The chief said the benefit changes would save the city’s taxpayers “hundreds of thousands of dollars in the next 15 years or so.” The contract also eliminates the right to overtime for taking classes to qualify as an emergency medical technician.
The superior officers contract reduced the sick day allotment from 18 to 12; the patrolmen’s contract reduced the sick days from 18 to 15.
Sick day buybacks (the arrangement by which the city is obligated to pay for unused sick leave at resignation) were also pared for officers and patrolmen. The officers’ gave up 55 days and now have a right to accumulate 65 days that the city must pay for at separation; the patrolmen’s buyback limit was reduced from 180 to 70 days.
The unions’ surrender of the shift substitution compensation right, while little known to the general public, has been a lightning rod issue within police union and municipal personnel circles. Under the old contract, as it is in many municipalities, colleagues often swap shifts, with one working a shift for another in exchange for the other to do vice versa.

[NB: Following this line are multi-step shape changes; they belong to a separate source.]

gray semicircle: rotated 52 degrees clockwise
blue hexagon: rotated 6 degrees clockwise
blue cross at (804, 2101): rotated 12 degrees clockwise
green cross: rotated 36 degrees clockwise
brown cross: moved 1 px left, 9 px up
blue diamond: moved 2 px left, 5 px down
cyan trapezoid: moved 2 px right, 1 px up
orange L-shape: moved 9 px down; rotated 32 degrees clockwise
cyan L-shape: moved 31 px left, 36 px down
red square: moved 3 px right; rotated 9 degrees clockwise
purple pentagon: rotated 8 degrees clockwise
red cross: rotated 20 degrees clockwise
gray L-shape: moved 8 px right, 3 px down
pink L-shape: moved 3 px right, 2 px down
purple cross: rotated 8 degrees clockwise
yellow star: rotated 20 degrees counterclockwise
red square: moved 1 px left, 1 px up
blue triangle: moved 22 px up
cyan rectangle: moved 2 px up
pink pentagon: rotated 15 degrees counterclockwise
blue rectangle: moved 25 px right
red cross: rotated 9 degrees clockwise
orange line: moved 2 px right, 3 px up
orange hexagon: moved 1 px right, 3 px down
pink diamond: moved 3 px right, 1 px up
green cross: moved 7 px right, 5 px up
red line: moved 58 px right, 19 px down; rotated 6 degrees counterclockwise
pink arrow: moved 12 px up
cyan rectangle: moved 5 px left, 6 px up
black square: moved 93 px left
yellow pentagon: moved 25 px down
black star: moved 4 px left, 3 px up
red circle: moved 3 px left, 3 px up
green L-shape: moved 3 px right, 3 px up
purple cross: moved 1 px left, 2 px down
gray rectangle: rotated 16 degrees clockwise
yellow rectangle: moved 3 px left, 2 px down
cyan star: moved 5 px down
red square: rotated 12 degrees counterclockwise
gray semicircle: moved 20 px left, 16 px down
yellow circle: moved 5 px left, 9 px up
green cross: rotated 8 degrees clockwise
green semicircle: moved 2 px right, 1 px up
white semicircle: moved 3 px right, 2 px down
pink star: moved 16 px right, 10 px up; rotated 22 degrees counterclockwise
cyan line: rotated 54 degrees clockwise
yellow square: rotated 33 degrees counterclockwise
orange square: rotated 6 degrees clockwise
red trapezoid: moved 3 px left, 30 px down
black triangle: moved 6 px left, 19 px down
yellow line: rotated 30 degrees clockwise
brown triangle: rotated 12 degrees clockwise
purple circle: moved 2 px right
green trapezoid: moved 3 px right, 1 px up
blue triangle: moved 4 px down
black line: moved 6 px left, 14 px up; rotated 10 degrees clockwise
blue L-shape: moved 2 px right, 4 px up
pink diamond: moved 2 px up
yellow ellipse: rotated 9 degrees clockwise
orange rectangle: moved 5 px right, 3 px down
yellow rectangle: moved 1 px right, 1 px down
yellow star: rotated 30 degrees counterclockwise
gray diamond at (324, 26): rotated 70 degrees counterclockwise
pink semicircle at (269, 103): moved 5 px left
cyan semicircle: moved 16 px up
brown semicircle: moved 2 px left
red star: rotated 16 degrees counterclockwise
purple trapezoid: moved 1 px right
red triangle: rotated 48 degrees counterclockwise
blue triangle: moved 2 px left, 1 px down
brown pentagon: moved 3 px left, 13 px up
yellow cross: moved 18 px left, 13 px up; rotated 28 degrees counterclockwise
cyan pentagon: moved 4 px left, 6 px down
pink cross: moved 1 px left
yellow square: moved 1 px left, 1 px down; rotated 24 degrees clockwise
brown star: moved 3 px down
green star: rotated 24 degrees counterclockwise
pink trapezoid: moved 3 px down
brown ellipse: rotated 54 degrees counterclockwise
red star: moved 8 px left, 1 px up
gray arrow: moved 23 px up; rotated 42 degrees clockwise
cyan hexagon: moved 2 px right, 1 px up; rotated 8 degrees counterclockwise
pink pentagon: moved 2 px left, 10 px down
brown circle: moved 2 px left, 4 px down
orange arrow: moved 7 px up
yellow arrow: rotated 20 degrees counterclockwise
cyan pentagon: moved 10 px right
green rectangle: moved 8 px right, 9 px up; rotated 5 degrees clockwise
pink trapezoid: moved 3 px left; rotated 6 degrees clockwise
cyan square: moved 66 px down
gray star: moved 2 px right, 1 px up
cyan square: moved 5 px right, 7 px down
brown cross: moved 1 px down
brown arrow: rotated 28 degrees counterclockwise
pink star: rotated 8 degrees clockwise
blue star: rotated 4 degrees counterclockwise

But over time, the swapping can become unequal, and at retirement if a union member has worked extra shifts in an unequal net trade, the city was on the hook to pay for the extra shifts. That is no longer in the new contract.
“Language which precludes the city from paying any compensation to a member of a union due to shift substitution (swaps) and demands payment from a member if the city is owed upon separation of employment,” the chief’s memo to the mayor explained.
The contracts also eliminated “all benefits and language associated with EMT certification, allowing a significant amount of funding to be placed back into the training budget, offsetting — but not eliminating — requests for training funding in the FY2014 budget (that will take effect on July 1, 2013), and taken together were estimated to result in $110,000 in funding that can be re-allocated to training in year two of the contract.”
The patrolmen’s contract also gives the chief “sole discretion on assignment to staffing of shifts,” Campanello’s memo to the mayor said.
Campanello also wrote that the contract “agreed to eliminate entirely the city’s obligation to pay for student officers equipment or training. The city will now pay upfront cost of academy and equipment and will be reimbursed at the rate of $50 per pay period until paid off or, if the employee leaves city employment, payment becomes immediately due.”
Campanello estimated this give-back would save over $5,000 for each new police officer.
The three consecutive 2 percent salary increases — together with a 1 percent stipend for emergency medical dispatch training — compares to the 1.5 percent retroactive raise and two years of 2 percent raises plus a 1 percent raise in the third year the officers received under the old contract.